ASSIGNMENT: Report back each line of the records that contains the string "coiffure".

(Stored data entries)
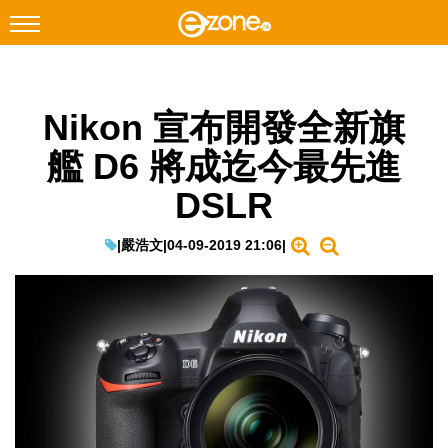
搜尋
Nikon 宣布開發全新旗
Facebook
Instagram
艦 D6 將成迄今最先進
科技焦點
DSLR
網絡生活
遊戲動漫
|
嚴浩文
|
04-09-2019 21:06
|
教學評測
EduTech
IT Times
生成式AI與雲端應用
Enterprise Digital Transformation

--

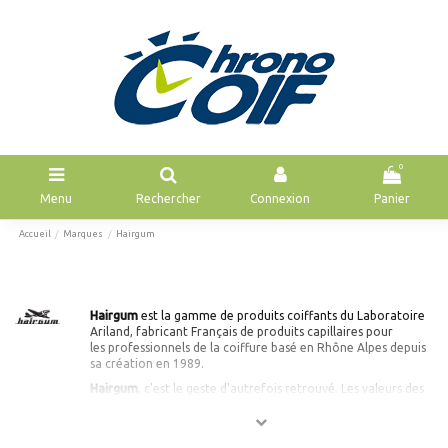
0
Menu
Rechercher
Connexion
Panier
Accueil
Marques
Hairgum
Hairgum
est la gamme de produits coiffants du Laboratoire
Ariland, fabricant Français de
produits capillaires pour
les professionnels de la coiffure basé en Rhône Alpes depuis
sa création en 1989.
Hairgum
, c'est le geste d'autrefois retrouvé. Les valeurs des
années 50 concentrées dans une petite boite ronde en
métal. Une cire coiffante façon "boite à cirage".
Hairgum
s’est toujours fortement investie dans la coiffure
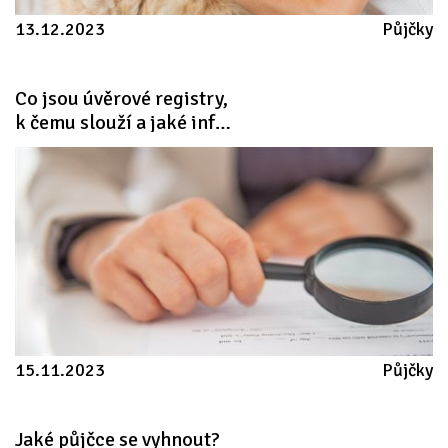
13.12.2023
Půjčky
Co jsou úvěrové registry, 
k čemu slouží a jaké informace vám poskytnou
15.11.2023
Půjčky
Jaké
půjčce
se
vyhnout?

--

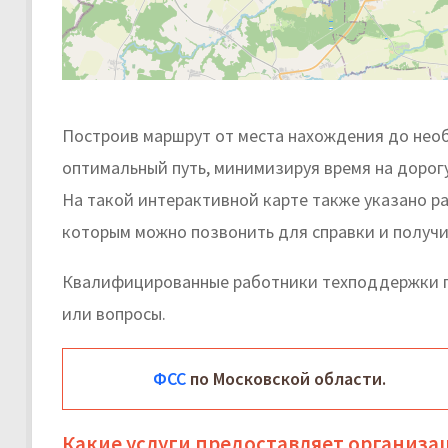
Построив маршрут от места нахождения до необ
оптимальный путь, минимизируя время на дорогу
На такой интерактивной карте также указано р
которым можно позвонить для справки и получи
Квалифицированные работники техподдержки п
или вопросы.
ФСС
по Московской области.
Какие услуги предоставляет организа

RESPONSE TO THE EXERCISE:
les professionnels de la coiffure basé en Rhône Alpes depuis
s’est toujours fortement investie dans la coiffure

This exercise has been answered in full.